Wonderful flowers for late summer
- patrickwiltshire3
- Oct 8, 2023
- 2 min read

Late summer and autumn are when some flowers come into their own in our gardens, especially here in East Yorkshire. They’ve waited patiently for a whole growing season allowing other flowers to come before them. First the spring bulbs, then the delphiniums and mallows. They finally get their turn from August onwards.
So late summer flowers - please take the stage.
Rudbeckia ‘Goldsturm’

This flower rewards us green-fingered gardeners with its large blooms that come up in big numbers from late summer to last well into autumn. As a plant it bulks up in our flower beds year on year so it’s worth getting hold of and planting up now in September/October or waiting to plant up in spring.

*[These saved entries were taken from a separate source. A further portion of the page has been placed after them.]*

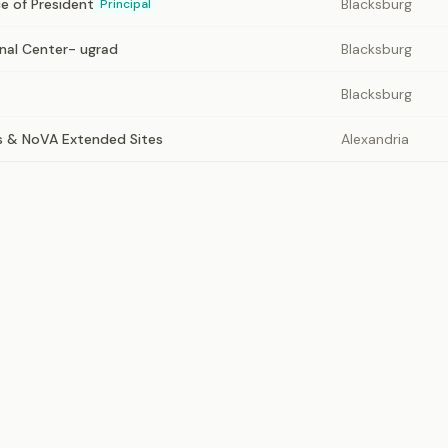
ce of President
Blacksburg
Principal
onal Center- ugrad
Blacksburg
Blacksburg
 & NoVA Extended Sites
Alexandria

The golden flowers look radiant in the sunlight unique to autumn.
Height: 60cm
Salvia ‘Amistad’

This hard-working perennial puts a smile on my face as the flower stems appear from mid summer. The leaves have a lovely scent and the flowers are that bit exotic. Though hardy in some of our winters they'll be happy with a cosy horticultural fleece put over them on freezing nights. I give them a light hair-cut in the autumn after flowering and a heavier crop in late May.
Height: 100cm
Sedum spectabile

For the continued presence of pink in the garden choose ice plants. One is Sedum spectabile which starts to open into flower from September and lasts into autumn. They’ve got succulent leaves similar in texture to aloes so take on a tropical look. I’ve found them to be popular in my customers’ gardens, with the customers themselves and with passing pollinating insects.
Height: 50cm
Rose ‘Mothers Day’

This miniature rose variety is on my short-list for plants that work their socks off producing deep red flowers for such a long time. This year they started flowering in my Mum’s garden from around June and have only just started to finish this year in earnest. Snip off the withered flowers with secateurs and see more buds take their place.
Height: 50cm
Ceratostigma plumbaginoides

Easy for me to say! This small and well-behaved shrub is alive in the autumn with its show of button-like deep blue flowers. Otherwise called hardy plumbago this hardy shrub gives your garden an injection of blue now after the bluebells, camassias, agapanthus and delphiniums have done their thing. The leaves take on vivid shades of red too as the season goes on!